A romaria é também oferta de amor
O aspecto do sacrifício é essencial. Caminhar longas distâncias, enfrentar o cansaço, o sol ou a chuva, significa oferecer algo de si a Deus. Esse esforço é uma oração feita com os pés. É o corpo que reza, que se oferece. Como dizia São Paulo: “Exorto-vos a oferecer os vossos corpos como sacrifício vivo, santo e agradável a Deus: este é o vosso culto espiritual” (Rm 12,1).
Mas a romaria não é apenas renúncia: é também oferta de amor. Cada passo dado, cada lágrima, cada cântico durante o caminho é uma entrega confiada a Deus pelas próprias intenções ou pelas necessidades dos irmãos. Por isso, muitos romeiros carregam, nas mãos, velas, flores, terços ou imagens, mas, sobretudo, carregam no coração a fé, a gratidão ou o pedido de uma graça.
Romaria: povo de Deus a caminho
Na Liturgia, a romaria encontra eco no próprio espírito da Igreja, que se define como “povo de Deus a caminho” (Lumen Gentium, 9). A Eucaristia é o ponto de chegada e, ao mesmo tempo, de partida: o romeiro caminha até o altar, e dali é enviado para viver sua fé no cotidiano.
A espiritualidade da romaria também nos lembra que ninguém caminha sozinho. Assim como Maria foi “apressadamente” ao encontro de Isabel (Lc 1,39), o romeiro vai em comunidade, canta, reza, partilha. A estrada se torna lugar de comunhão, e o destino, um encontro com Deus e com os irmãos.
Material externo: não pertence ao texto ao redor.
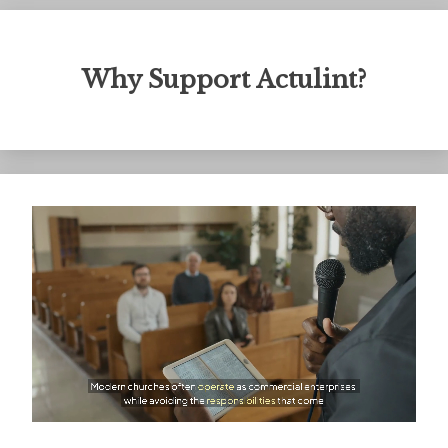
Why Support Actulint?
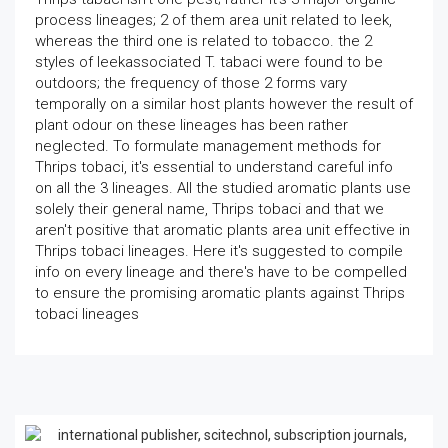
process lineages; 2 of them area unit related to leek,
whereas the third one is related to tobacco. the 2
styles of leekassociated T. tabaci were found to be
outdoors; the frequency of those 2 forms vary
temporally on a similar host plants however the result of
plant odour on these lineages has been rather
neglected. To formulate management methods for
Thrips tobaci, it's essential to understand careful info
on all the 3 lineages. All the studied aromatic plants use
solely their general name, Thrips tobaci and that we
aren't positive that aromatic plants area unit effective in
Thrips tobaci lineages. Here it's suggested to compile
info on every lineage and there's have to be compelled
to ensure the promising aromatic plants against Thrips
tobaci lineages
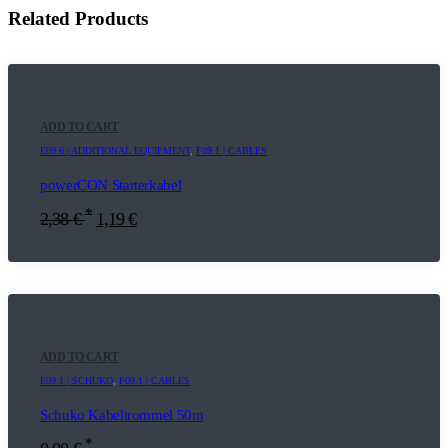
Related Products
ADD TO CART
E09.6 | ADDITIONAL EQUIPMENT
,
F09.1 | CABLES
powerCON Starterkabel
*
2,38
€
1,19
€
ADD TO CART
E09.1 | SCHUKO
,
F09.1 | CABLES
Schuko Kabeltrommel 50m
*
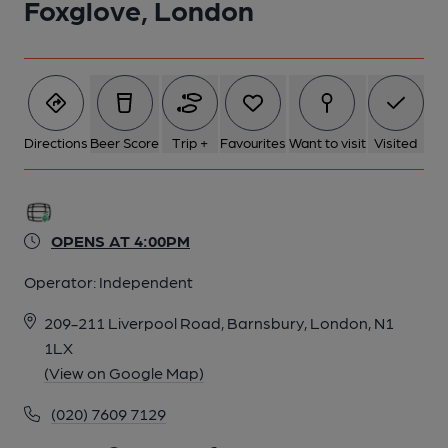
Foxglove, London
Directions
Beer Score
Trip +
Favourites
Want to visit
Visited
OPENS AT 4:00PM
Operator:
Independent
209-211 Liverpool Road, Barnsbury, London, N1
1LX
(View on Google Map)
(020) 7609 7129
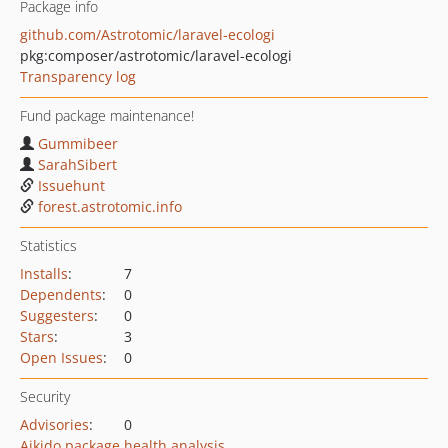
Package info
github.com/Astrotomic/laravel-ecologi
pkg:composer/astrotomic/laravel-ecologi
Transparency log
Fund package maintenance!
Gummibeer
SarahSibert
Issuehunt
forest.astrotomic.info
Statistics
Installs
:
7
Dependents
:
0
Suggesters
:
0
Stars
:
3
Open Issues
:
0
Security
Advisories
:
0
Aikido package health analysis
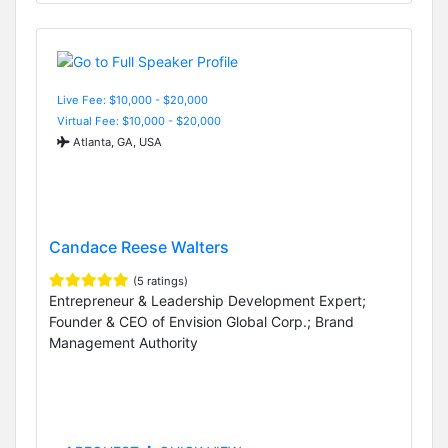
Live Fee: $10,000 - $20,000
Virtual Fee: $10,000 - $20,000
Atlanta, GA, USA
Candace Reese Walters
(5 ratings)
Entrepreneur & Leadership Development Expert;
Founder & CEO of Envision Global Corp.; Brand
Management Authority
Maria é a grande romeira da fé
Aqui, encontramos um ponto essencial: Maria é a grande romeira da fé. Não é por acaso que grande parte de nossas romarias têm como destino um santuário mariano. Desde Nazaré até Belém, do exílio no Egito até a subida a Jerusalém, sua vida foi marcada pelo caminho. Mais ainda: no Calvário, ela percorreu o itinerário mais doloroso, unindo-se ao sacrifício do Filho.
Como ensina o Papa Bento XVI: “Maria acreditou, e essa fé foi um caminho, uma peregrinação de toda a sua vida”. Por isso, quando caminhamos em romaria, não estamos sozinhos: Maria caminha conosco, conduzindo-nos sempre a Jesus.
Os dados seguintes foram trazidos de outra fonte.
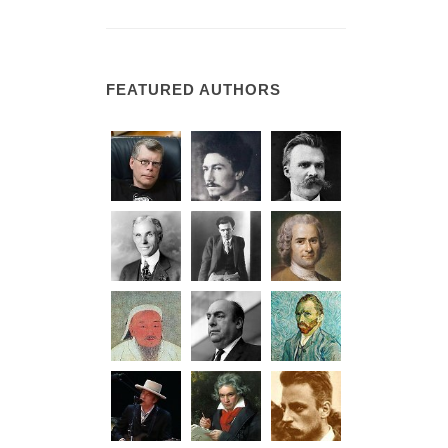
FEATURED AUTHORS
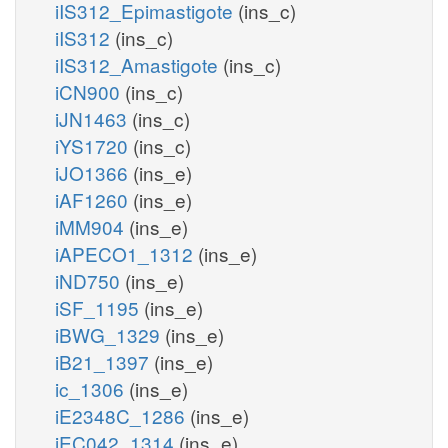
iIS312_Epimastigote
(ins_c)
iIS312
(ins_c)
iIS312_Amastigote
(ins_c)
iCN900
(ins_c)
iJN1463
(ins_c)
iYS1720
(ins_c)
iJO1366
(ins_e)
iAF1260
(ins_e)
iMM904
(ins_e)
iAPECO1_1312
(ins_e)
iND750
(ins_e)
iSF_1195
(ins_e)
iBWG_1329
(ins_e)
iB21_1397
(ins_e)
ic_1306
(ins_e)
iE2348C_1286
(ins_e)
iEC042_1314
(ins_e)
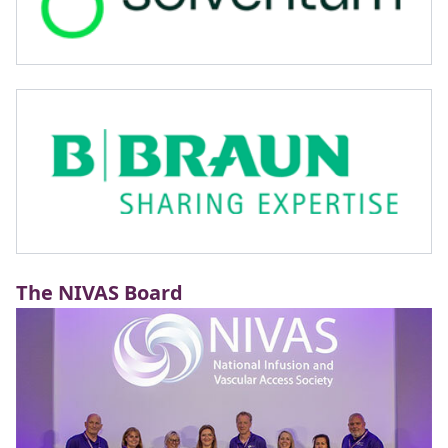
The NIVAS Board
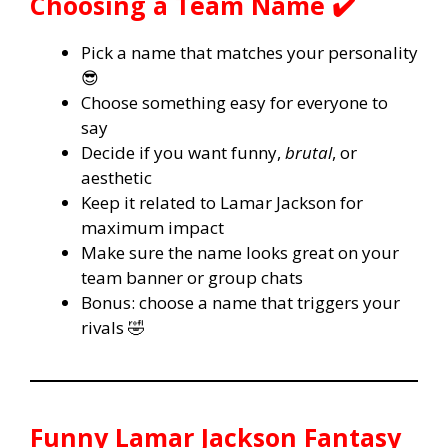
Choosing a Team Name ✔️
Pick a name that matches your personality
😎
Choose something easy for everyone to
say
Decide if you want funny,
brutal
, or
aesthetic
Keep it related to Lamar Jackson for
maximum impact
Make sure the name looks great on your
team banner or group chats
Bonus: choose a name that triggers your
rivals 🤣
Funny Lamar Jackson Fantasy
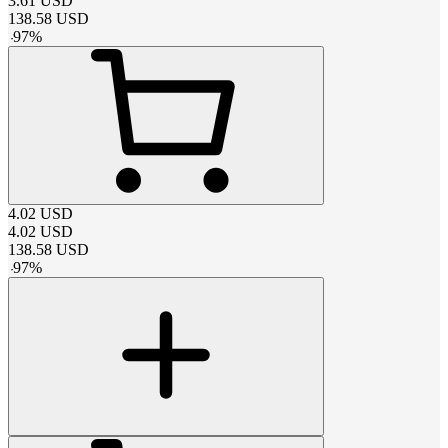
3.61
USD
138.58
USD
-
97
%
4.02
USD
4.02
USD
138.58
USD
-
97
%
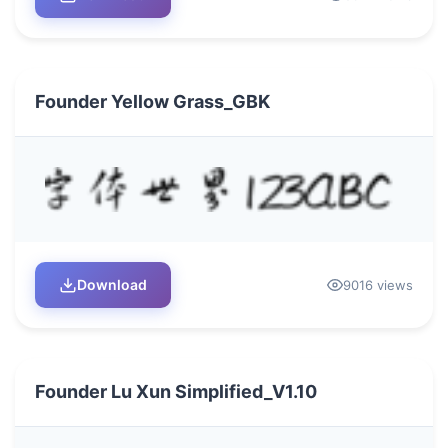
Founder Yellow Grass_GBK
Download
9016 views
Founder Lu Xun Simplified_V1.10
Cristo também fez a grande peregrinação pascal
Fazer uma romaria é, em última análise, imitar Cristo, que também fez a grande peregrinação pascal, oferecendo sua vida como sacrifício perfeito ao Pai. Por isso, cada romeiro é chamado a unir seu esforço ao sacrifício de Jesus, tornando sua caminhada uma oração viva.
Que cada romaria seja para nós sinal de conversão, gratidão e esperança. Caminhar em direção a um santuário é recordar que nossa vida inteira é um caminho para o grande encontro com Deus. E que, ao final da estrada, como os discípulos de Emaús, possamos reconhecer o Senhor que caminha ao nosso lado (cf. Lc 24,13-35), tendo Maria como companheira fiel de todas as nossas peregrinações.
Pe. Diogo Shishito
Especialista em Liturgia, Diocese de Mogi das Cruzes. Doutorando em Liturgia pela Pontifícia Universidade Sant’anselmo em Roma.